# **NPU Development Overview**

Zichao Wang

School of Computer Science and Technology, North China Electric Power University, Baoding 071003, China

# Abstract

As a special embedded neural network chip mainly adopting ASIC techno- logy, NPU overcomes the inherent shortcomings of CPU and GPU in deep learning by means of hardware simulation neural network, and greatly improves the operation speed of deep learning chip. The Cambrian DianNao series of papers published in 2014 opened a precedent for the design of the dedicated artificial intelligence chip NPU architecture, which directly gave birth to the Cambrian series NPU, which to a certain extent led the Huawei Da Vinci architecture NPU, Ali "with light", Google TPU, etc. Although the main NPUs today are only focused on the field of inference chips, they have shaken the GPU's position in the field of artificial intelligence. The emergence of NPU represents the beginning of artificial intelligence chips in the direction of customization and specialization.

### **Keywords**

NPU; neural network chip; DianNao; high performance; inference chip.

### 1. Introduction

Nowadays, the era of big data and intelligence is approaching, and the demand for deep learning computing is growing. The artificial intelligence chip market has begun to take shape and flourish. Artificial intelligence chips are mainly divided into training chips and reasoning chips, and application scenarios are mainly divided into cloud and terminal. Technically, the mainstream AI chips are divided into three categories: GPU, FPGA and ASIC chips. Nowadays, the AI training chips are mainly based on NVIDIA GPU, but in the field of reasoning chips, NPU customized new AI chips are emerging one after another. This paper will mainly discuss the development of NPU from three aspects: its concept, architecture and examples.

# 2. Concept

#### 2.1. Definition

NPU (Neural-Network Processing Unit) is an embedded neural network processor, which adopts the architecture of "data-driven parallel computing" and is especially good at processing massive multimedia data such as video and image.

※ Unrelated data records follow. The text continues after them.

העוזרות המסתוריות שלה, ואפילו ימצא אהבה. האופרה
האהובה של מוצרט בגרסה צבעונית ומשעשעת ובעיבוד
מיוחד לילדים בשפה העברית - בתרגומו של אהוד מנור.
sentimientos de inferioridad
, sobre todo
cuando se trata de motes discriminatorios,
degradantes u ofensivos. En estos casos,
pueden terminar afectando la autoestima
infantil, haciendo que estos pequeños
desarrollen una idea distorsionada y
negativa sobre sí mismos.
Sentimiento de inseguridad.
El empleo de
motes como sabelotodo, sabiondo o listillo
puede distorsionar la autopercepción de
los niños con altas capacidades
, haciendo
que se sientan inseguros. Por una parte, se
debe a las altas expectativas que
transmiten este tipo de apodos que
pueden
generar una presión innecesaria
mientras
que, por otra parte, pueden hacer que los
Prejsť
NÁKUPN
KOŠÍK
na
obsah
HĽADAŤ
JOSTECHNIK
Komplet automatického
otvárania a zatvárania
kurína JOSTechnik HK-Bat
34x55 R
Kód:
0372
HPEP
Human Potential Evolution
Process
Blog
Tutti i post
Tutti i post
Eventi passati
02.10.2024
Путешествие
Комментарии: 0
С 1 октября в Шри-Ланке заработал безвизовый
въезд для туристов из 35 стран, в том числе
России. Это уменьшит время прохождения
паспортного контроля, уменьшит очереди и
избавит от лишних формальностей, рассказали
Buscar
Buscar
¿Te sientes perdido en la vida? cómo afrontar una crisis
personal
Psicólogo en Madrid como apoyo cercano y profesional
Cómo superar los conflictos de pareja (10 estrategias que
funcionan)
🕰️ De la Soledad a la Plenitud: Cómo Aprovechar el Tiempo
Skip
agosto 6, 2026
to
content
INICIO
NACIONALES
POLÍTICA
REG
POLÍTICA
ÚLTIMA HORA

#### 2.2. The Birth of NPU

For a long time, application requirements have been affecting the development direction of embedded technology. With the rise of deep learning neural network and the advent of artificial intelligence and big data era, CPU and GPU are gradually unable to meet the needs of deep learning. Facing the growing demand and the vast expected market, it is necessary to design an efficient intelligent processor specially used for neural network deep learning, so NPU came into being.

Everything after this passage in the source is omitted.